Many cast blank ballots, saying none of the three candidates would make a suitable chief executive. Others said they cherished the chance to express their views since they had no say in the election on Sunday.
At the university, some people waited for as long as half an hour in the 200-strong queue before they could cast their votes.
A marketing lecturer at the university took the time to vote for Henry Tang Ying-yen before going to class to give a lecture.
Surnamed Tai, she said she had been unable to log on to the online voting system in the morning. 'It was more difficult to get onto the online system than to buy tickets for Lady Gaga's concert,' she said.
'I don't want Leung Chun-ying to win with a high level of public support, so I'm here.'
Wheelchair-user Siu Tung-choi, 60, travelled half an hour from Kwun Tong.

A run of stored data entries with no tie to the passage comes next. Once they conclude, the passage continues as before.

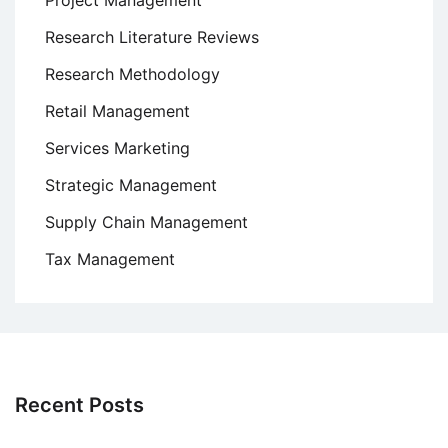
Project Management
Research Literature Reviews
Research Methodology
Retail Management
Services Marketing
Strategic Management
Supply Chain Management
Tax Management
Recent Posts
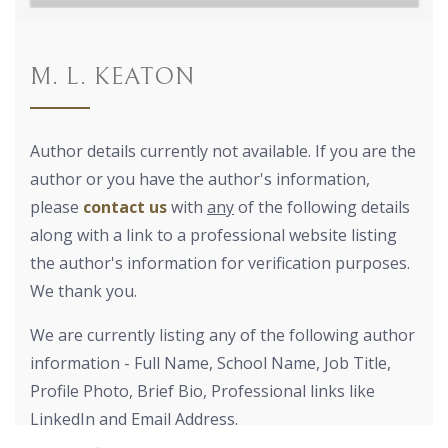
M. L. KEATON
Author details currently not available. If you are the
author or you have the author's information,
please
contact us
with
any
of the following details
along with a link to a professional website listing
the author's information for verification purposes.
We thank you.
We are currently listing any of the following author
information - Full Name, School Name, Job Title,
Profile Photo, Brief Bio, Professional links like
LinkedIn and Email Address.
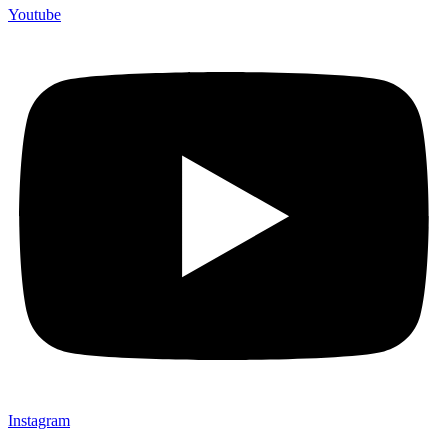
Youtube
Instagram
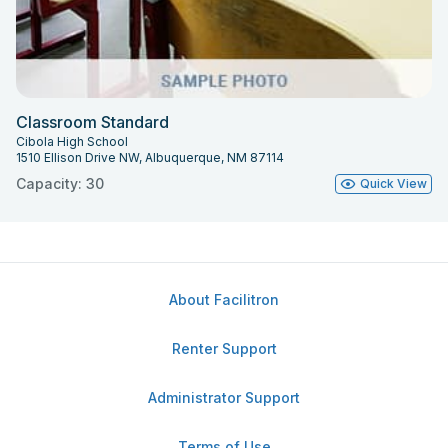
Classroom Standard
Cibola High School
1510 Ellison Drive NW, Albuquerque, NM 87114
Capacity: 30
Quick View
About Facilitron
Renter Support
Administrator Support
Terms of Use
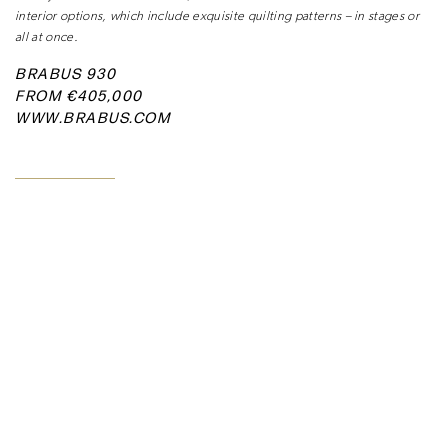
interior options, which include exquisite
quilting patterns – in stages or
all at once.
BRABUS 930
FROM €405,000
WWW.BRABUS.COM
READ MORE ARTICLES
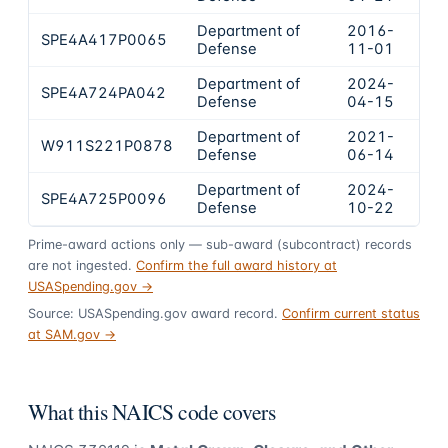
Department of
2016-
SPE4A417P0065
$50
Defense
11-01
Department of
2024-
SPE4A724PA042
$36
Defense
04-15
Department of
2021-
W911S221P0878
$30
Defense
06-14
Department of
2024-
SPE4A725P0096
$29
Defense
10-22
Prime-award actions only — sub-award (subcontract) records
are not ingested.
Confirm the full award history at
USASpending.gov →
Source: USASpending.gov award record.
Confirm current status
at SAM.gov →
What this NAICS code covers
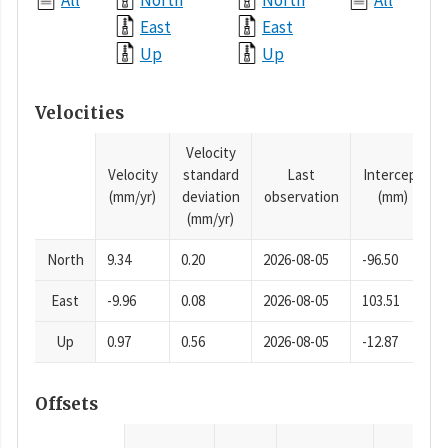
All
North
North
All
East
East
Up
Up
Velocities
Velocity
Velocity
standard
Last
Intercept
(mm/yr)
deviation
observation
(mm)
(mm/yr)
North
9.34
0.20
2026-08-05
-96.50
East
-9.96
0.08
2026-08-05
103.51
Up
0.97
0.56
2026-08-05
-12.87
Offsets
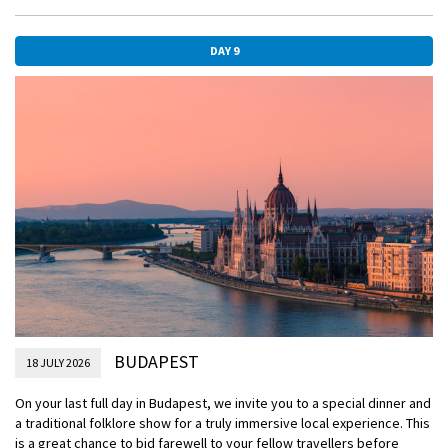
paths and alleyways of the area around Buda Castle.
EmeraldACTIVE
DAY 9
Hike to Gellert Hill
DiscoverMORE
Tour to Szentendre (extra expense)
DiscoverMORE
Jewish heritage tour (extra expense)
DiscoverMORE
Budapest by Night (extra expense)
BUDAPEST
18 JULY 2026
On your last full day in Budapest, we invite you to a special dinner and
a traditional folklore show for a truly immersive local experience. This
is a great chance to bid farewell to your fellow travellers before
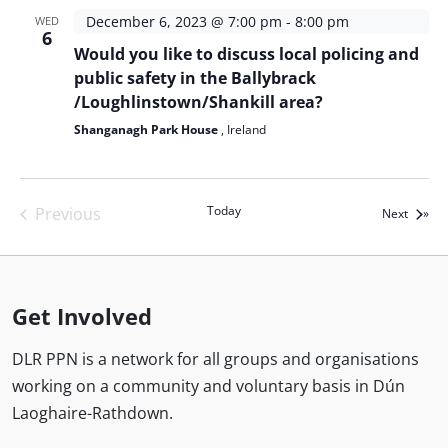
December 6, 2023 @ 7:00 pm
-
8:00 pm
WED
6
Would you like to discuss local policing and
public safety in the Ballybrack
/Loughlinstown/Shankill area?
Shanganagh Park House
, Ireland
Today
Previous
Events
Next
Events
Get Involved
DLR PPN is a network for all groups and organisations
working on a community and voluntary basis in Dún
Laoghaire-Rathdown.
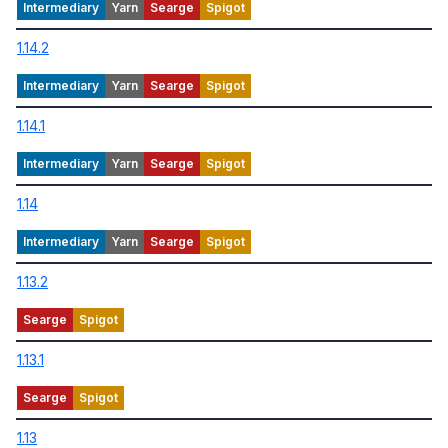
1.14.2
1.14.1
1.14
1.13.2
1.13.1
1.13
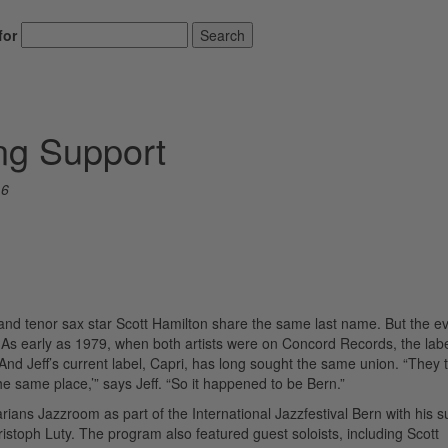
for
Search
ing Support
16
n and tenor sax star Scott Hamilton share the same last name. But the e
As early as 1979, when both artists were on Concord Records, the lab
 And Jeff’s current label, Capri, has long sought the same union. “They 
the same place,’” says Jeff. “So it happened to be Bern.”
rians Jazzroom as part of the International Jazzfestival Bern with his 
istoph Luty. The program also featured guest soloists, including Scott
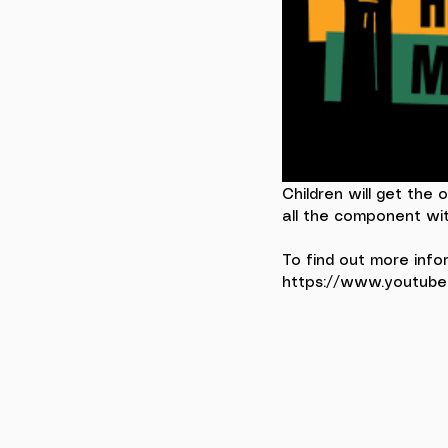
Children will get the 
all the component wit
To find out more info
https://www.youtub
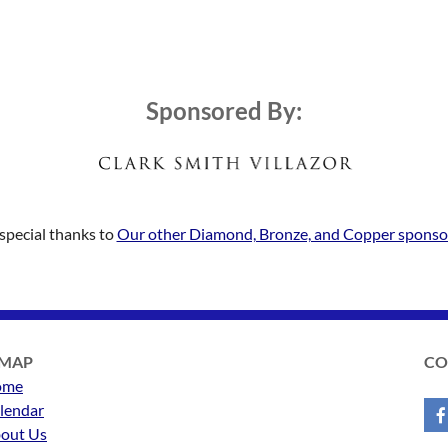
Sponsored By:
special thanks to
Our other Diamond, Bronze, and Copper sponso
EMAP
CO
ome
lendar
out Us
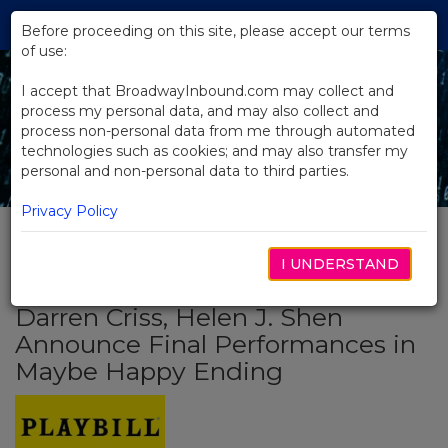
Skip
Tog
to
Before proceeding on this site, please accept our terms
navi
Main
of use:
Content
I accept that BroadwayInbound.com may collect and
process my personal data, and may also collect and
process non-personal data from me through automated
technologies such as cookies; and may also transfer my
personal and non-personal data to third parties.
Privacy Policy
I UNDERSTAND
BACK TO NEWS
Darren Criss, Helen J. Shen
Announce Final Performances in
Maybe Happy Ending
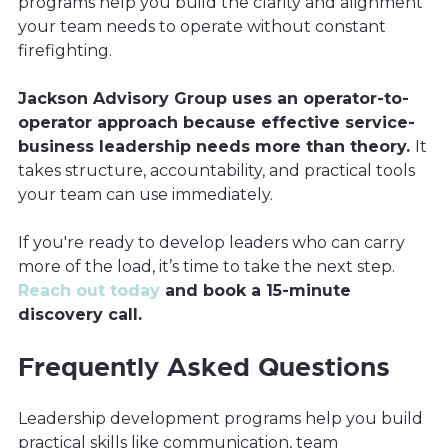
programs help you build the clarity and alignment
your team needs to operate without constant
firefighting.
Jackson Advisory Group uses an operator-to-
operator approach because effective service-
business leadership needs more than theory.
It
takes structure, accountability, and practical tools
your team can use immediately.
If you're ready to develop leaders who can carry
more of the load, it’s time to take the next step.
Reach out today
and book a 15-minute
discovery call.
Frequently Asked Questions
Leadership development programs help you build
practical skills like communication, team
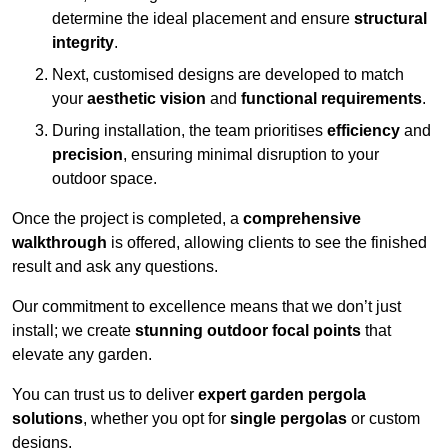
determine the ideal placement and ensure
structural
integrity
.
Next, customised designs are developed to match
your
aesthetic vision
and
functional requirements
.
During installation, the team prioritises
efficiency
and
precision
, ensuring minimal disruption to your
outdoor space.
Once the project is completed, a
comprehensive
walkthrough
is offered, allowing clients to see the finished
result and ask any questions.
Our commitment to excellence means that we don’t just
install; we create
stunning outdoor focal points
that
elevate any garden.
You can trust us to deliver
expert garden pergola
solutions
, whether you opt for
single pergolas
or custom
designs.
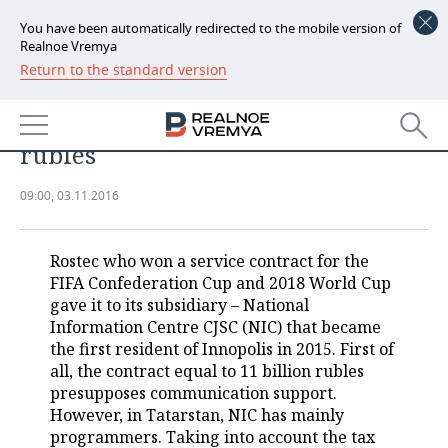
You have been automatically redirected to the mobile version of
Realnoe Vremya
Return to the standard version
NEWS
Innopolis resident to provide 2018
ECONOMY
WC with network for 11 billion
rubles
FINANCE
INDUSTRY
09:00, 03.11.2016
BANKS
AGRICULTURE
REALTY
BUDGET
MACHINE BUILDING
AUTO
Rostec who won a service contract for the
FIFA Confederation Cup and 2018 World Cup
INVESTMENTS
PETROCHEMISTRY
BUSINESS
gave it to its subsidiary – National
Information Centre CJSC (NIC) that became
OIL
RETAILING
TECHNOLOGIES
the first resident of Innopolis in 2015. First of
all, the contract equal to 11 billion rubles
presupposes communication support.
DEFENCE INDUSTRY
TRANSPORT
IT
EVENTS
However, in Tatarstan, NIC has mainly
programmers. Taking into account the tax
POWER ENGINEERING
SERVICES
MASS MEDIA
OUTSIDE
SPORTS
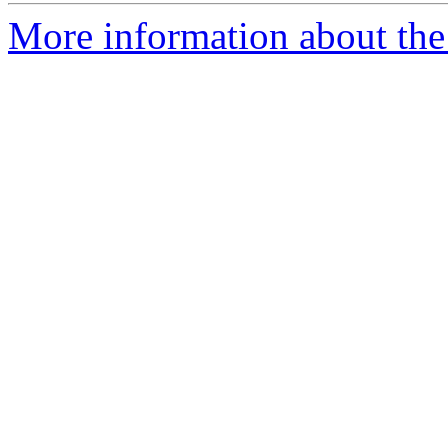
More information about the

He cast a blank vote, saying none of the candidates had initiatives to narrow the wealth gap.
Of the 16 people the South China Morning Post talked to, five cast blank votes, four voted for Tang, one for Ho and another for Leung. The others refused to disclose their choice.
Separately, some disabled voters said they felt insulted after the mock election's organisers decided not to count their votes because of a change in the ballot's format. About 200 of them voted yesterday before the University of Hong Kong's public opinion programme announced that paper ballots should be placed into envelopes with the voters' identity card numbers written on them.
'That's just wrong,' said Tony Shing Li-lim from the Hong Kong Federation of the Blind.
He also criticised the organisers for requiring voters to write their identity card numbers on the envelopes, saying that was against the principle of democratic elections, which guarantee secret ballots.
Dr Robert Chung Ting-yiu, the programme's head, said vote counters would discard the envelopes once they were opened, and would not make any connection between people's ID card numbers and who they voted for.
He said organisers might release the results before all the ballots were counted, before the 1,193 Election Committee members had voted.